We equip your webserver with a beacon, that sends out signals about what your webserver is doing. These signals are then captured by a satellite, which transmitts them to a station that has one or more microwaves. If a given microwave tuned to the beacon's signal knows what to do with that signal it can process it, otherwise it is discarded.

Terminology

First, to clear up some things, let's explain what all these terms mean...

Term Definition
Satellite A Satellite is the PULL mechanism of the consumer in this PUSH/PULL topology
Beacon A Beacon is the PUSH mechanism of the producer in this PUSH/PULL topology
Signal A Signal is what a Beacon will transmit to a Satellite and is comprised of two parts (namely: a designation and a payload)
Microwave A Microwave is the worker mechanism of the consumer, which does the actual work when consuming a given Signal
Station A Station is the collection of consumer mechanisms, including the Satellite and one or more Microwaves (workers)

A Station can only have a single Satellite (this is the thing pulling in the actual messages off the queue), but multiple Microwaves (the thing doing the actual work). Each Microwave can have one or more designations. When the Station receives a Signal from the Satellite, it will ask all of its Microwaves if they have the given designation in the incoming Signal. If the Microwave has such designation it will be handed the Signal for processing. It is possible for more than one Microwave to have the same designation(s), since the same Signal may be consumed by more than one worker in a given Station. Once a message is consumed by the Satellite, however, it can not be consumed again by the same Satellite. It's the Station's job to hand off Signals to its Microwaves after consumption from a Satellite.

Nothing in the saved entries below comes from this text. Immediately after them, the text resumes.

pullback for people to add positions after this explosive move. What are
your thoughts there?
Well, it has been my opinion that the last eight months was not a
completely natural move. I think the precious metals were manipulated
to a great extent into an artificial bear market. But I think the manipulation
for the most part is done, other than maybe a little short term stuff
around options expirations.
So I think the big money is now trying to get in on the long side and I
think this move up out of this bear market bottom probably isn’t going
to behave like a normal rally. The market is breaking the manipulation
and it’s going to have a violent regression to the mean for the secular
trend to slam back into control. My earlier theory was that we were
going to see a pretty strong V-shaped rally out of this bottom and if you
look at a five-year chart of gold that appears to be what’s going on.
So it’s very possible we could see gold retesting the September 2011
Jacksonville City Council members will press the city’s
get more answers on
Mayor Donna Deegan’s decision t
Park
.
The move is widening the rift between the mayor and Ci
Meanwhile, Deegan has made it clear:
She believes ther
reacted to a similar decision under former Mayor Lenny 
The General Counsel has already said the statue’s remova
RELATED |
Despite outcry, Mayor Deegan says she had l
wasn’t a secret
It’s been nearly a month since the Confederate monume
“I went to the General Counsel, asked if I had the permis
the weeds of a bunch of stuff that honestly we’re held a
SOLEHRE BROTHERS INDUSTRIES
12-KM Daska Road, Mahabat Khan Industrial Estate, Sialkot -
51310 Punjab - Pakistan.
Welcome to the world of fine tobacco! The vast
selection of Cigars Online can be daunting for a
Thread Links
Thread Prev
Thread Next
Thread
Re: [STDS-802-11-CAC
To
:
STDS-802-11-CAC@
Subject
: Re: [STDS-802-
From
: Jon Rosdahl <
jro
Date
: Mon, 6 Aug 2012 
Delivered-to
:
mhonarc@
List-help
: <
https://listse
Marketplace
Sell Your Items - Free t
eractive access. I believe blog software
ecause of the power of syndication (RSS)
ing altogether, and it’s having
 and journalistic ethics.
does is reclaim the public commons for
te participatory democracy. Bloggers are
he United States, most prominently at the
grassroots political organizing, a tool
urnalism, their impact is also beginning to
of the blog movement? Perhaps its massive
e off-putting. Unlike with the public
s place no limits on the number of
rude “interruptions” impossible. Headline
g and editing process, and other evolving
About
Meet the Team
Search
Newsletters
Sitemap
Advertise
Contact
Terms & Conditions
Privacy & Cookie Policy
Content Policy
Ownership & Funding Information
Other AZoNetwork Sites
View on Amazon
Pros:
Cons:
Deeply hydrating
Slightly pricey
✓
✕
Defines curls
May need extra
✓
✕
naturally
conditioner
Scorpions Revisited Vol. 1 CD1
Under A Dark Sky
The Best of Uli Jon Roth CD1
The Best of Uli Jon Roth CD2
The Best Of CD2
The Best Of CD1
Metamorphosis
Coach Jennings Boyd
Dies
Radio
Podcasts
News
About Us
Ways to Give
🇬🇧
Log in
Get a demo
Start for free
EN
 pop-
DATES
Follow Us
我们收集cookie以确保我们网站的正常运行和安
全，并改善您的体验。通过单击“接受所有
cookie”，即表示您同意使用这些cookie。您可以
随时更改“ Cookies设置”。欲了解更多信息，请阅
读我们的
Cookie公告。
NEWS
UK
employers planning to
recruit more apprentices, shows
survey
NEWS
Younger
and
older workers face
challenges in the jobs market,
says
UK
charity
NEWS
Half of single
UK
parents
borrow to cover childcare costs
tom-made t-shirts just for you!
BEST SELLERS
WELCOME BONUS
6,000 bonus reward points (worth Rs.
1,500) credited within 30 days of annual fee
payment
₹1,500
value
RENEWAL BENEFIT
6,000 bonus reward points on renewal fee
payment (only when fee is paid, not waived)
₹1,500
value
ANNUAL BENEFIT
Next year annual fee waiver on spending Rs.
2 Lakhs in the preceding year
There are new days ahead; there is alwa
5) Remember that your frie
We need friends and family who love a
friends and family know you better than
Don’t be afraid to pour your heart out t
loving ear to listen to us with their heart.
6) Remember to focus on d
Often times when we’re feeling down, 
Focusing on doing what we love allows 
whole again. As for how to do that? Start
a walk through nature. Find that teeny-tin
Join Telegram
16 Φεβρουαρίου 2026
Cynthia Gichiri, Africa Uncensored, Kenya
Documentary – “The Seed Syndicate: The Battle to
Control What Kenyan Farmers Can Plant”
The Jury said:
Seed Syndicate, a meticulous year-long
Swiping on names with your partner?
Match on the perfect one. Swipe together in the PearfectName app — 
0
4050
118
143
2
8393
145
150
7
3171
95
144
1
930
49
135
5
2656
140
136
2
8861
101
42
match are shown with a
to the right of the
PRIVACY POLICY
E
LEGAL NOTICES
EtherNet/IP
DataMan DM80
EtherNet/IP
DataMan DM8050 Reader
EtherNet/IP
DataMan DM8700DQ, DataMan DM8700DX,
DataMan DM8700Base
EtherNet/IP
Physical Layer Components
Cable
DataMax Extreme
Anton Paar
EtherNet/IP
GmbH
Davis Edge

Each Microwave implements a Worker interface. You can extend the Microwave abstract class directly to create your worker, or simply implement the Worker interface yourself directly. Each Microwave (worker) then has to implement four basic methods. The onStart, onStop, onRecieve, and hasDesignation methods. The hasDesignation method must always return a boolean true/false and accepts a Signal argument. If Microwave::hasDesignation() returns true, the Signal is handed to that Microwave's onReceive callback method for processing.

It is possible to connect multiple Satellites together by having one Microwave hand messages off to antoher Satellite via another Beacon. Multiple Beacon's may all talk to the same Satellite. This allows you to build distributed topologies within the existing primitive topology.

Benefits

Since webSAT is completely isolated from your application layer, it does not introduce any meaningful overhead either on the client or server side. While Google Analytics is a great tool it can not give you certain insight into how your individual webservers are performing (such as TTFB). webSAT utilizes ZeroMQ and TCP/IP, which makes it a portable and versatile solution that can be used in a distributed fashoin across multiple servers.

Caveats

Since nginx does not support a piped logging facility such as that of Apache httpd, you will need to write an additional script to tail and pipe your access log for you. You get this for free with Apache httpd, however (no additional moving parts). For now the library does not offer this facility to you directly, but there are plenty of tools out there that support this - see mkfifo(1), for example.

Quick Start Guide

The easiest way to use webSAT is through Apache httpd's piped logging facility. Simply clone the library's git repository onto your server, then place the following line into your vhost file or httpd.conf file:

CustomLog "|/path/to/webSat/producer.php" combined

Be sure to modify to your local path. The producer script will then take the access log data Apache httpd spits out to STDIN and pipes it into the queue. You can then run the consumer script in supervisord and have the data aggregated in Memcached.

The aggregate data has a granularity of 1 minute intervals. You can tweak this from the consumer's worker script if you'd like, but this is usually sufficient for high-load environments as it's more memory, I/O, and CPU efficient.